As Gene Arceri recounts in Rocking Horse: A Personal Biography of Betty Hutton (2017), a different, somehow paranoid version of June Allyson's promotion in Panama Hattie was given by Betty Hutton. One of the chorus girls in Panama Hattie was June Allyson, who also became Betty’s understudy when she proved she could do a good Hutton imitation. When DeSylva took Betty to Hollywood a year later for a picture he was to produce, Allyson got her chance to go from understudy to featured performer. Eventually, she scored in Hollywood, as did a few others in the chorus: Vera-Ellen, Lucille Bremer and Betsy Blair. Americans, shattered by the news out of Europe, reacted to the RAF struggling with the Luftwaffe over England. Over 32,000 British children had been evacuated to the United States. Tin Pan Alley was turning out “The White Cliffs of Dover” and Cole Porter composed “Make It Another Old Fashioned, Please,” “Let’s Be Buddies” and a host of other songs for Panama Hattie. Among the principals were Arthur Treacher, Rags Ragland and Betty Hutton, who had three numbers in the show: “Fresh As a Daisy,” “They Ain’t Doin’ Right by Our Nell,” and “All I Gotta Get Is My Man.” 

Betty Hutton and the show’s star, Ethel Merman, got along well enough except for one incident with conflicting versions. Betty said, regretfully, “When I got in the show, Ethel took out my best number, ‘Plant Your Own Tree.’” Yet, according to Merman, “Betty Hutton had three numbers when we opened in New Haven and the same three numbers when she withdrew from the cast to go into films. So why, years later, she tells everyone that I insisted upon her best number being cut, I’ll never know.” In Panama Hattie, Allyson took over for Hutton, who developed the measles. There was a famous director in the audience, George Abbott, who later signed Allyson for his next play Best Foot Forward. With some bitterness, Betty said, “When I left the show, June got her chance and I taught her everything she knew. She got this part in Best Foot Forward and I flew back from the coast to see her. I had a front row seat and I thought she would be thrilled. I brought her flowers. She didn’t want to see me and she would never speak to me.
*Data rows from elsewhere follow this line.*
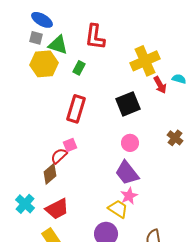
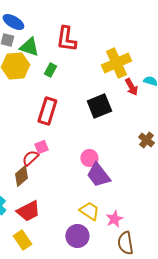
pink circle: (130, 143) -> (89, 158), moved
pink star: (129, 196) -> (114, 219), moved

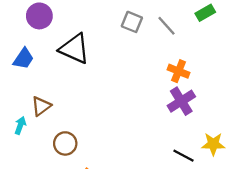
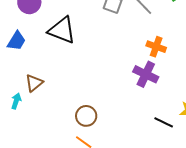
purple cross: (181, 101) -> (146, 74), moved, turned -30
brown circle: (65, 143) -> (86, 116), moved

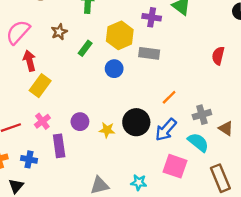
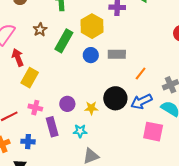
green rectangle: (85, 48) -> (64, 41), size x1.6
gray rectangle: (149, 53) -> (117, 54), moved
pink cross: (42, 121) -> (35, 108), turned -32
blue arrow: (166, 130) -> (141, 102), turned 30
cyan star: (139, 182) -> (80, 131), moved

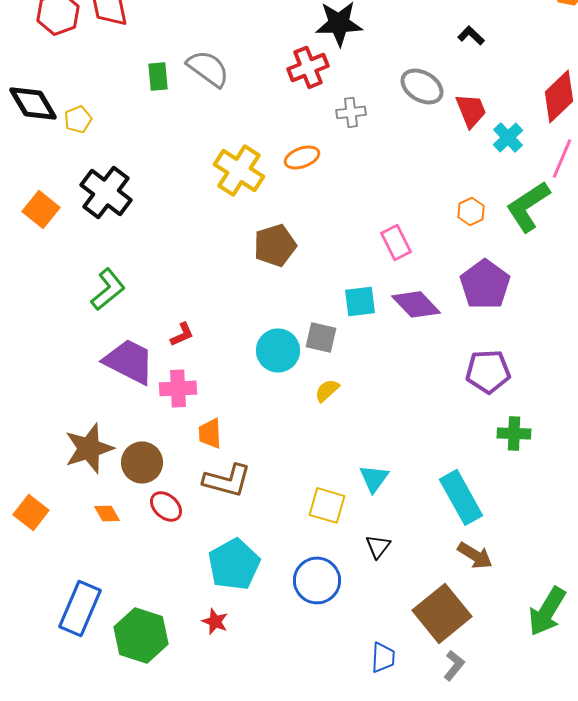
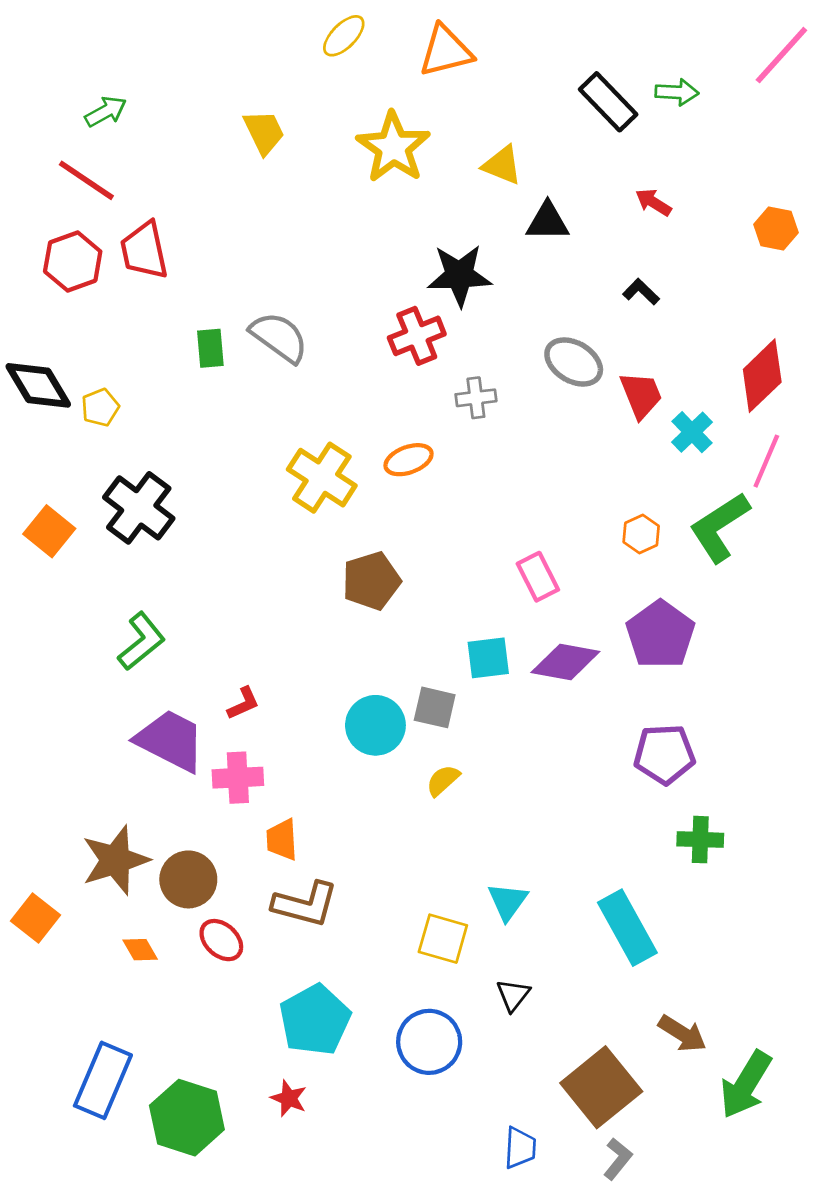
purple diamond: (416, 304) -> (565, 662), turned -36
orange square: (31, 512) -> (36, 918), moved
brown arrow: (475, 555) -> (682, 1034), moved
I was hurt because I loved her. I thought she was so lovely. I don’t know why she was ashamed to say I taught her. When [June Allyson] came to Hollywood, she didn’t want to remember all that. I can’t understand it to this day.” MGM was about to launch 23-year-old June Allyson, who arrived in Hollywood for the movie version of Best Foot Forward (1943). Lucille Ball would be its star instead of Rosemary Lane. In her second picture at MGM, June Allyson gave Mickey Rooney the “Betty Hutton treatment” in Girl Crazy (1943), rapidly on her way to enormous popularity. According to Betty Hutton, “Johnny Mercer was the greatest songwriter of all time, wrote the score of The Fleet's In. And my role in that film was funny.” Rocking Horse: A Personal Biography of Betty Hutton (2017) by Gene Arceri

"June Allyson was thought to be the embodiment of niceness—pretty, unassuming and uncomplicated. But the truth is that she was not average, apparent in the way Allyson was posed as a rival to Judy Garland in the 1940s. Garland was four years younger and had come to MGM seven years prior but Allyson’s rise was in counterpoint to Garland’s fall. Allyson had enough talent for the studio bosses to think this new girl could step right into Garland’s shoes if Garland didn’t behave. She began her career in a series of film shorts in Hollywood in late 1930s, alternating with chorus work in Broadway. It was one of those fateful theatrical opportunities that brought attention to Allyson: Betty Hutton contracted measles and Allyson was promoted from understudy to star in Panama Hattie in 1940. This led to a featured part in Best Foot Forward, and the Hollywood version made in 1943. Allyson had a rocky start in Tinsel Town and, after playing supporting roles, was nearly dropped by MGM. But wise counsel from her future husband Dick Powell led to her taking the “plain Jane” sister lead in Two Girls and a Sailor (1944), which was a big hit and made her a star." —June Allyson: Her Life and Career (2022) by Peter Shelley

Wednesday, August 09, 2023

It’s a Great Feeling: Ronald Reagan & Jane Wyman, Dick Powell & June Allyson

"Humor is an affirmation of dignity, a declaration of man's superiority to all that befalls him." French novelist and filmmaker Romain Gary

During her filming of Stage Struck, Jane Wyman told Joan Blondell, “I’ve stood in the chorus line watching women of lesser talent get ahead. Everybody says I’m taking over the ‘Resident Tough Gal Blonde’ roles at Warners from you and Glenda Farrell. Hell, I’ve been living that Tough Gal role for the past decade.” When Jane saw her latest part, she complained to her agent, William Demarest, “I think I’ll be typecast as a gum-chewing chorine until I’m thirty-eight.” Her complaints to Demarest continued. “I don’t like being billed as ‘The Hey-Hey Girl.’” “That’s because you’re so lively,” he said. “You continue dancing in night clubs until dawn breaks.” In her one scene with Dick Powell in Stage Struck, he was impressed with her, telling Busby Berkeley, “Jane can sing, she can dance, and she can act. You should give her more to do. We have a budding Ginger Rogers here.” When he saw the rushes of their scene, Powell was amused. POWELL: “What’s your name? WYMAN: “My name is Bessie Fufnick. I swim, I dive, I imitate wild birds, and play the trombone.”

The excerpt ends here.